# How long does African Cichlid Hold unfertilized egg



## EvyOsh (Nov 19, 2017)

As the topic says. i have a 2 female albino Dragon bloods and 2 Male Dragon blood and one of my female is holding eggs more the 2 weeks now. im not sure if the eggs are unfertilized or fertilized (because the males are chasing the females all the time) now i have the tank separated with tank splitter. how can i find out if the eggs are fertilized or just want to know the basics.


----------



## DJRansome (Oct 29, 2005)

Average is 28 days. Likely after 2 weeks they are fertilized.

I would go ahead and move the holding mom to the maternity tank (cycled).


----------



## EvyOsh (Nov 19, 2017)

DJRansome said:


> Average is 28 days. Likely after 2 weeks they are fertilized.
> 
> I would go ahead and move the holding mom to the maternity tank (cycled).

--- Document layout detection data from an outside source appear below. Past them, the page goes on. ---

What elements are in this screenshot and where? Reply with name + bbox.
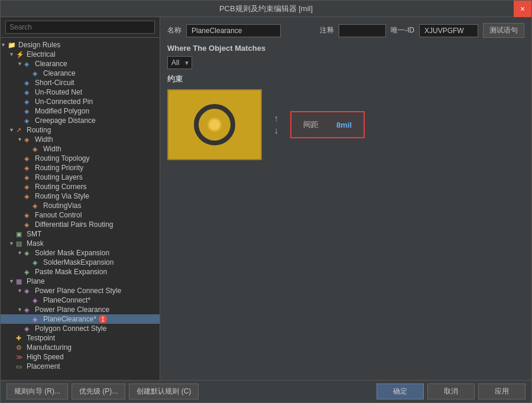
tree-item-plane-connect[interactable]: ◈PlaneConnect* (1, 295, 160, 305)
tree-item-un-connected-pin[interactable]: ◈Un-Connected Pin (1, 97, 160, 106)
tree-item-plane[interactable]: ▼▦Plane (1, 277, 160, 286)
tree-item-placement[interactable]: ▭Placement (1, 362, 160, 371)
tree-item-testpoint[interactable]: ✚Testpoint (1, 333, 160, 343)
tree-item-clearance[interactable]: ◈Clearance (1, 69, 160, 78)
create-default-button[interactable]: 创建默认规则 (C) (129, 384, 199, 399)
where-select[interactable]: All (167, 56, 192, 69)
gap-value: 8mil (336, 121, 352, 129)
tree-icon-routing-via-style: ◈ (24, 193, 34, 200)
tree-label-smt: SMT (27, 230, 41, 238)
tree-item-solder-mask-exp-item[interactable]: ◈SolderMaskExpansion (1, 258, 160, 267)
tree-arrow-design-rules: ▼ (1, 42, 8, 48)
ok-button[interactable]: 确定 (377, 384, 424, 399)
tree-item-width[interactable]: ◈Width (1, 144, 160, 154)
tree-item-diff-pairs[interactable]: ◈Differential Pairs Routing (1, 220, 160, 229)
tree-item-routing-vias[interactable]: ◈RoutingVias (1, 201, 160, 210)
gap-label: 间距 (303, 119, 319, 130)
rule-header: 名称 注释 唯一-ID 测试语句 (167, 23, 524, 38)
tree-item-fanout-control[interactable]: ◈Fanout Control (1, 210, 160, 220)
constraint-section: 约束 ↑ ↓ 间距 8mil (167, 74, 524, 374)
rule-wizard-button[interactable]: 规则向导 (R)... (7, 384, 68, 399)
tree-item-smt[interactable]: ▣SMT (1, 229, 160, 239)
tree-arrow-power-plane-clearance: ▼ (17, 307, 24, 313)
tree-item-creepage-distance[interactable]: ◈Creepage Distance (1, 116, 160, 125)
unique-id-input[interactable] (419, 24, 478, 37)
constraint-content: ↑ ↓ 间距 8mil (167, 89, 524, 160)
where-row: All ▼ (167, 56, 524, 69)
tree-item-routing-topology[interactable]: ◈Routing Topology (1, 154, 160, 163)
tree-item-electrical[interactable]: ▼⚡Electrical (1, 50, 160, 59)
tree-label-routing-vias: RoutingVias (43, 202, 82, 210)
tree-label-testpoint: Testpoint (27, 334, 55, 342)
tree-label-power-plane-clearance: Power Plane Clearance (35, 306, 109, 314)
tree-icon-width: ◈ (33, 145, 42, 153)
tree-item-un-routed-net[interactable]: ◈Un-Routed Net (1, 87, 160, 97)
pcb-inner-ring (194, 104, 235, 145)
test-button[interactable]: 测试语句 (483, 23, 524, 38)
tree-icon-routing-priority: ◈ (24, 164, 34, 172)
name-label: 名称 (167, 25, 181, 35)
pcb-hole (207, 118, 222, 132)
tree-icon-plane-clearance: ◈ (33, 316, 42, 323)
bottom-bar: 规则向导 (R)... 优先级 (P)... 创建默认规则 (C) 确定 取消 … (1, 380, 531, 402)
tree-icon-un-routed-net: ◈ (24, 89, 34, 96)
tree-item-routing-via-style[interactable]: ◈Routing Via Style (1, 191, 160, 201)
tree-icon-width-group: ◈ (24, 136, 34, 144)
tree-label-short-circuit: Short-Circuit (35, 79, 74, 87)
tree-icon-polygon-connect: ◈ (24, 325, 34, 333)
close-button[interactable]: × (514, 1, 531, 17)
tree-item-routing-corners[interactable]: ◈Routing Corners (1, 182, 160, 191)
tree-label-routing-via-style: Routing Via Style (35, 192, 89, 200)
apply-button[interactable]: 应用 (478, 384, 525, 399)
tree-icon-clearance-group: ◈ (24, 60, 34, 68)
tree-label-clearance: Clearance (43, 69, 76, 77)
tree-item-high-speed[interactable]: ≫High Speed (1, 352, 160, 362)
tree-item-routing-layers[interactable]: ◈Routing Layers (1, 173, 160, 182)
tree-item-routing[interactable]: ▼↗Routing (1, 125, 160, 135)
tree-icon-routing: ↗ (16, 126, 25, 134)
tree-label-solder-mask-exp-item: SolderMaskExpansion (43, 258, 113, 266)
tree-icon-creepage-distance: ◈ (24, 117, 34, 125)
tree-item-polygon-connect[interactable]: ◈Polygon Connect Style (1, 324, 160, 333)
tree-label-polygon-connect: Polygon Connect Style (35, 324, 106, 333)
search-bar (1, 17, 160, 38)
tree-label-placement: Placement (27, 362, 60, 370)
rule-name-input[interactable] (186, 24, 281, 37)
tree-arrow-power-plane-connect: ▼ (17, 288, 24, 294)
tree-item-manufacturing[interactable]: ⚙Manufacturing (1, 343, 160, 352)
tree-icon-solder-mask-exp-item: ◈ (33, 259, 42, 266)
tree-label-routing-layers: Routing Layers (35, 173, 83, 181)
tree-icon-solder-mask-exp: ◈ (24, 249, 34, 257)
where-title: Where The Object Matches (167, 44, 524, 53)
tree-icon-diff-pairs: ◈ (24, 221, 34, 229)
tree-item-paste-mask-exp[interactable]: ◈Paste Mask Expansion (1, 267, 160, 277)
where-select-wrap[interactable]: All ▼ (167, 56, 192, 69)
tree-item-clearance-group[interactable]: ▼◈Clearance (1, 59, 160, 69)
tree-item-power-plane-connect[interactable]: ▼◈Power Plane Connect Style (1, 286, 160, 295)
window-title: PCB规则及约束编辑器 [mil] (219, 4, 313, 14)
tree-icon-routing-corners: ◈ (24, 183, 34, 191)
tree-icon-plane-connect: ◈ (33, 297, 42, 304)
pcb-visual (167, 89, 262, 160)
tree-item-width-group[interactable]: ▼◈Width (1, 135, 160, 144)
search-input[interactable] (5, 21, 155, 34)
tree-label-width-group: Width (35, 135, 53, 144)
tree-label-plane: Plane (27, 277, 45, 285)
tree-item-plane-clearance[interactable]: ◈PlaneClearance*1 (1, 314, 160, 324)
priority-button[interactable]: 优先级 (P)... (72, 384, 125, 399)
tree-item-power-plane-clearance[interactable]: ▼◈Power Plane Clearance (1, 305, 160, 314)
tree-item-design-rules[interactable]: ▼📁Design Rules (1, 40, 160, 50)
tree-item-modified-polygon[interactable]: ◈Modified Polygon (1, 106, 160, 116)
tree-label-routing-topology: Routing Topology (35, 154, 90, 162)
tree-item-routing-priority[interactable]: ◈Routing Priority (1, 163, 160, 173)
tree-label-mask: Mask (27, 239, 44, 248)
cancel-button[interactable]: 取消 (427, 384, 475, 399)
tree-item-solder-mask-exp[interactable]: ▼◈Solder Mask Expansion (1, 248, 160, 258)
tree-label-high-speed: High Speed (27, 353, 64, 361)
tree-item-mask[interactable]: ▼▤Mask (1, 239, 160, 248)
tree-label-paste-mask-exp: Paste Mask Expansion (35, 268, 107, 276)
tree-icon-routing-topology: ◈ (24, 155, 34, 162)
tree-label-routing-corners: Routing Corners (35, 183, 86, 191)
tree-item-short-circuit[interactable]: ◈Short-Circuit (1, 78, 160, 87)
title-bar: PCB规则及约束编辑器 [mil] × (1, 1, 531, 17)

so you are saying a female that's holding eggs more than 2 weeks can be fertilized?. she is on her own right now. she has a lot of rocks to hide as well. the tank is fully cycled.


----------



## DJRansome (Oct 29, 2005)

Usually if they are unfertilized female will swallow them before the first week is out.


----------



## EvyOsh (Nov 19, 2017)

DJRansome said:


> Usually if they are unfertilized female will swallow them before the first week is out.


hey DJRansome Thank you so much. i just saw small black dots moving around in her mouth... im so excited this is my first experience hehehehehe...


----------



## EvyOsh (Nov 19, 2017)

DJRansome said:


> Usually if they are unfertilized female will swallow them before the first week is out.


she finally spit em out and they are looking so cute hahaha im so happy.


----------